Value Type Semantics

Article
07/10/2012

Value type semantics have changed from Managed Extensions for C++ to Visual C++.

Here is the canonical simple value type used in the Managed Extensions for C++ spec:

__value struct V { int i; };
__gc struct R { V vr; };

In Managed Extensions, we can have four syntactic variants of a value type (where forms 2 and 3 are the same semantically):

V v = { 0 };       // Form (1)
V *pv = 0;         // Form (2) an implicit form of (3)
V __gc *pvgc = 0;  // Form (3)
__box V* pvbx = 0; // Form (4) must be local

Invoking Inherited Virtual Methods

Form (1) is the canonical value object, and it is reasonably well understood, except when someone attempts to invoke an inherited virtual method such as ToString(). For example:

v.ToString(); // error!

In order to invoke this method, because it is not overridden in V, the compiler must have access to the associated virtual table of the base class. Because value types are in-state storage without the associated pointer to its virtual table (vptr), this requires that v be boxed. In the Managed Extensions language design, implicit boxing is not supported but must be explicitly specified by the programmer, as in

__box( v )->ToString(); // Managed Extensions: note the arrow

The primary motive behind this design is pedagogical: underlying mechanism needs to be visible to the programmer so that she will understand the 'cost' of not providing an instance within her value type. Were V to contain an instance of ToString, the boxing would not be necessary.

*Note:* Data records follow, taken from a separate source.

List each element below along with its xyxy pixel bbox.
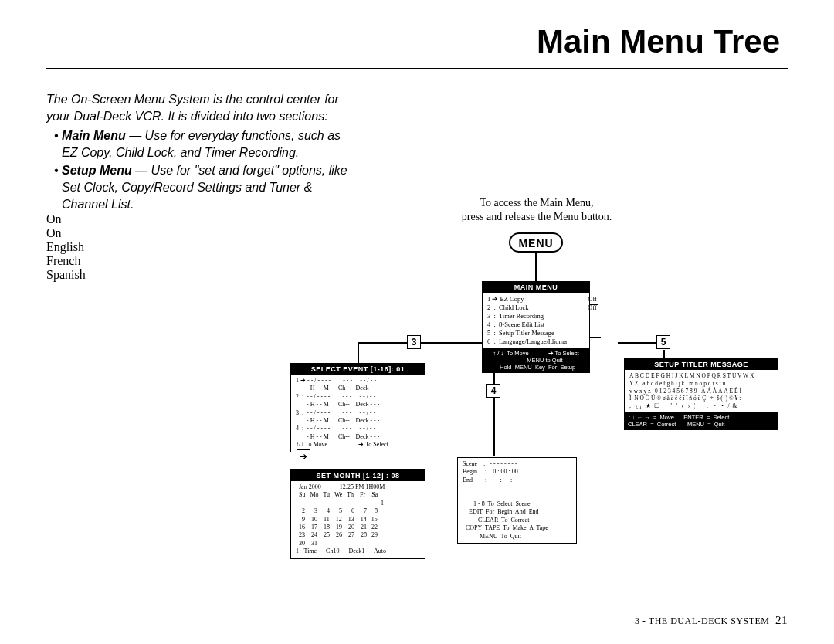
tree-node-5: 5 [656, 335, 670, 349]
tree-node-4: 4 [486, 384, 500, 398]
tree-node-3: 3 [407, 335, 421, 349]
setup-titler-header: SETUP TITLER MESSAGE [625, 359, 778, 370]
main-menu-header: MAIN MENU [483, 282, 589, 293]
connector-line [358, 342, 394, 344]
intro-bullet-1-label: Main Menu [62, 129, 126, 142]
set-month-panel: SET MONTH [1-12] : 08 Jan 2000 12:25 PM … [290, 469, 425, 559]
connector-line [590, 297, 598, 297]
scene-edit-body: Scene : - - - - - - - - Begin : 0 : 00 :… [458, 458, 576, 543]
arrow-down-box: ➔ [297, 449, 310, 463]
access-main-menu-instruction: To access the Main Menu, press and relea… [421, 196, 653, 223]
page-footer: 3 - THE DUAL-DECK SYSTEM 21 [635, 614, 788, 627]
connector-line [414, 342, 482, 344]
setup-titler-footer: ↑ ↓ ← → = Move ENTER = Select CLEAR = Co… [625, 412, 778, 429]
footer-section: 3 - THE DUAL-DECK SYSTEM [635, 615, 769, 626]
setup-titler-panel: SETUP TITLER MESSAGE A B C D E F G H I J… [624, 358, 778, 430]
intro-bullet-2-label: Setup Menu [62, 164, 132, 177]
intro-bullet-2: • Setup Menu — Use for "set and forget" … [46, 162, 355, 212]
page-title-block: Main Menu Tree [46, 23, 788, 60]
connector-line [590, 337, 601, 338]
select-event-body: 1 ➔ - - / - - - - - - - - - / - - - H - … [291, 375, 425, 452]
footer-page-number: 21 [775, 614, 788, 626]
connector-line [535, 253, 537, 281]
intro-bullet-1: • Main Menu — Use for everyday functions… [46, 127, 355, 161]
connector-line [590, 304, 598, 305]
page-title: Main Menu Tree [46, 23, 780, 60]
intro-lead: The On-Screen Menu System is the control… [46, 91, 355, 124]
connector-line [493, 398, 495, 456]
main-menu-panel: MAIN MENU 1 ➔ EZ Copy Off 2 : Child Lock… [482, 281, 590, 373]
title-rule [46, 68, 788, 69]
main-menu-side-onoff: On On [46, 212, 788, 240]
connector-line [663, 350, 665, 358]
set-month-body: Jan 2000 12:25 PM 1H00M Su Mo Tu We Th F… [291, 481, 425, 558]
scene-edit-panel: Scene : - - - - - - - - Begin : 0 : 00 :… [457, 457, 577, 544]
setup-titler-body: A B C D E F G H I J K L M N O P Q R S T … [625, 370, 778, 412]
main-menu-footer: ↑ / ↓ To Move ➔ To Select MENU to Quit H… [483, 348, 589, 372]
connector-line [493, 367, 495, 384]
intro-block: The On-Screen Menu System is the control… [46, 91, 355, 212]
main-menu-side-languages: English French Spanish [46, 240, 788, 282]
connector-line [394, 342, 407, 344]
select-event-panel: SELECT EVENT [1-16]: 01 1 ➔ - - / - - - … [290, 363, 425, 452]
set-month-header: SET MONTH [1-12] : 08 [291, 470, 425, 481]
connector-line [358, 343, 359, 363]
select-event-header: SELECT EVENT [1-16]: 01 [291, 364, 425, 375]
connector-line [618, 342, 656, 344]
menu-button-pill: MENU [509, 232, 563, 253]
main-menu-body: 1 ➔ EZ Copy Off 2 : Child Lock Off 3 : T… [483, 293, 589, 348]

The lexical complexity of explicitly boxing the object, but not the underlying cost of the boxing itself, is removed in the new syntax:

v.ToString(); // new syntax

but at the cost of possibly misleading the class designer as to the cost of not having provided an explicit instance of the ToString method within V. The reason for preferring the implicit boxing is that while there is usually just one class designer, there are an unlimited number of users, none of whom would have the freedom to modify V to eliminate the possibly onerous explicit box.

The criteria by which to determine whether or not to provide an overriding instance of ToString within a value class should be the frequency and location of its uses. If it is called very rarely, there is of course little benefit in its definition. Similarly, if it is called in non-performant areas of the application, adding it will also not measurably add to the general performance of the application. Alternatively, one can keep a tracking handle to the boxed value, and calls through that handle would not require boxing.

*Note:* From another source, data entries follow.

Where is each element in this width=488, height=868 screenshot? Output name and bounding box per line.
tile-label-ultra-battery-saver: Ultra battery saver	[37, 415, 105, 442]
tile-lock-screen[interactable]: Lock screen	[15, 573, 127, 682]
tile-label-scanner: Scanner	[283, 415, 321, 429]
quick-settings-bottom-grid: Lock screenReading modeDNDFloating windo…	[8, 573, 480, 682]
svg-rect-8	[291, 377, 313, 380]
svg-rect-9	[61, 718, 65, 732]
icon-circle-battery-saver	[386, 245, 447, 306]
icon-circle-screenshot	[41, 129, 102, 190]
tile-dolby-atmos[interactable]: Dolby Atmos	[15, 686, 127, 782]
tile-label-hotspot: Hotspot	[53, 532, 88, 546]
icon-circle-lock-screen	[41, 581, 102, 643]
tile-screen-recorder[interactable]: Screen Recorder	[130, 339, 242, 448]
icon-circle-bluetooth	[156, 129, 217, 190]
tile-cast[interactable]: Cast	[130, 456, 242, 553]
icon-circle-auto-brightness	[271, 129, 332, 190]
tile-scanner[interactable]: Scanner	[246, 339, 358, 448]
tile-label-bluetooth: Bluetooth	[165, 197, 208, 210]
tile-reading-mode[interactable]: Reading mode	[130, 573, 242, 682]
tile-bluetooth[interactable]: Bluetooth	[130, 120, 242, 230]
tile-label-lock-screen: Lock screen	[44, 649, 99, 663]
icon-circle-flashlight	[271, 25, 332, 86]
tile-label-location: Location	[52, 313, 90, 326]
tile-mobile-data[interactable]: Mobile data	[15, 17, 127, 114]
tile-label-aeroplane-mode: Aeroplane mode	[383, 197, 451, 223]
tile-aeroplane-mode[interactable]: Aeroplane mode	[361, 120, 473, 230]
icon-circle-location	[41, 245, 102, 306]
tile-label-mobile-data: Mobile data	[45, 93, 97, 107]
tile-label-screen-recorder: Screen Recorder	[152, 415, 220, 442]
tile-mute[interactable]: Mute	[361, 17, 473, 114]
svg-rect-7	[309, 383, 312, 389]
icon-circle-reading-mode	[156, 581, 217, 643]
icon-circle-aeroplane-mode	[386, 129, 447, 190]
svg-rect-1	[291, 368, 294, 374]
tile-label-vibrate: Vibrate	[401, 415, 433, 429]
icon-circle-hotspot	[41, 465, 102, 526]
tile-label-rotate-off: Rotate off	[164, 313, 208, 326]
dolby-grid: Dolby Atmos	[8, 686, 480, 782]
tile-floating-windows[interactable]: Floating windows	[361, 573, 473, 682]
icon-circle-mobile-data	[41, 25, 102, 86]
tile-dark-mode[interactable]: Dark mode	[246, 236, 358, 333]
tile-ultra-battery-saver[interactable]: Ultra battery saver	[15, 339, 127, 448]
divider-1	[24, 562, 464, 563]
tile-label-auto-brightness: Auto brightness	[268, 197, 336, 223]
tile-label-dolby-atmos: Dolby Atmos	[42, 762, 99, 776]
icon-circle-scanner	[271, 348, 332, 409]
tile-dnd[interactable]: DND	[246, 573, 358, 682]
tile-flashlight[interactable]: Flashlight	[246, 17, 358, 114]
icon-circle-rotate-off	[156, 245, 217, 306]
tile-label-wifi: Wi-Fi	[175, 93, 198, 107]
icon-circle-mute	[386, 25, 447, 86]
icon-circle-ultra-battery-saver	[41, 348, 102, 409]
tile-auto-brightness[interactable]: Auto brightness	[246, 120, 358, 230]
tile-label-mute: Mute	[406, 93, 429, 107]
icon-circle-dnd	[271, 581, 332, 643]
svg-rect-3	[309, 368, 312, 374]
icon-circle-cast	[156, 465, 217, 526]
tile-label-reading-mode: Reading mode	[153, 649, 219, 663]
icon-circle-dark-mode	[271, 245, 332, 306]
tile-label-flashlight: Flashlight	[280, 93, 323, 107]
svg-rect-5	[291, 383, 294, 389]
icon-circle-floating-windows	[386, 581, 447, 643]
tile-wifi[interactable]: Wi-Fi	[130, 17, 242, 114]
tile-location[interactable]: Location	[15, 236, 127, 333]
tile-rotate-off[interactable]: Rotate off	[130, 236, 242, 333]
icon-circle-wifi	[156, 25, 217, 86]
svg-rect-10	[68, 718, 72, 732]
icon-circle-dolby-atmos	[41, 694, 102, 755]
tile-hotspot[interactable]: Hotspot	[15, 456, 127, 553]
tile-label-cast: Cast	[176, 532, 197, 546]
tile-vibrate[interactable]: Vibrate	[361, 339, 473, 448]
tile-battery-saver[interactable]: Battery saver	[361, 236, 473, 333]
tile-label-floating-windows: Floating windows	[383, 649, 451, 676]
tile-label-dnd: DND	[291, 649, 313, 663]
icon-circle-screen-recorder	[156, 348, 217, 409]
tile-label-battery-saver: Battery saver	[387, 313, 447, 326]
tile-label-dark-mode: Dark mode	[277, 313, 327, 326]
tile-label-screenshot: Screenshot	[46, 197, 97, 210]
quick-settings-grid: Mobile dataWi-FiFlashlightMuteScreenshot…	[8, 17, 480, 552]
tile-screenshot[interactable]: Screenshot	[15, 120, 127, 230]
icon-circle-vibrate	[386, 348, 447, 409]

There is No Longer a Value Class Default Constructor

Another difference with a value type between Managed Extensions and the new syntax is the removal of support for a default constructor. This is because there are occasions during execution in which the CLR can create an instance of the value type without invoking the associated default constructor. That is, the attempt under Managed Extensions to support a default constructor within a value type could not in practice be guaranteed. Given that absence of guarantee, it was felt to be better to drop the support altogether rather than have it be non-deterministic in its application.

This is not as bad as it might initially seem. This is because each object of a value type is zeroed out automatically (that is, each type is initialized to its default value). As a result, the members of a local instance are never undefined. In this sense, the loss of the ability to define a trivial default constructor is really not a loss at all – and in fact is more efficient when performed by the CLR.

The problem is when a user of Managed Extensions defines a non-trivial default constructor. This has no mapping to the new syntax. The code within the constructor will need to be migrated into a named initialization method that would then need to be explicitly invoked by the user.

The declaration of a value type object within the new syntax is otherwise unchanged. The down side of this is that value types are not satisfactory for the wrapping of native types for the following reasons:

There is no support for a destructor within a value type. That is, there is no way to automate a set of actions triggered by the end of an object's lifetime.
A native class can be contained only within a managed type as a pointer which is then allocated on the native heap.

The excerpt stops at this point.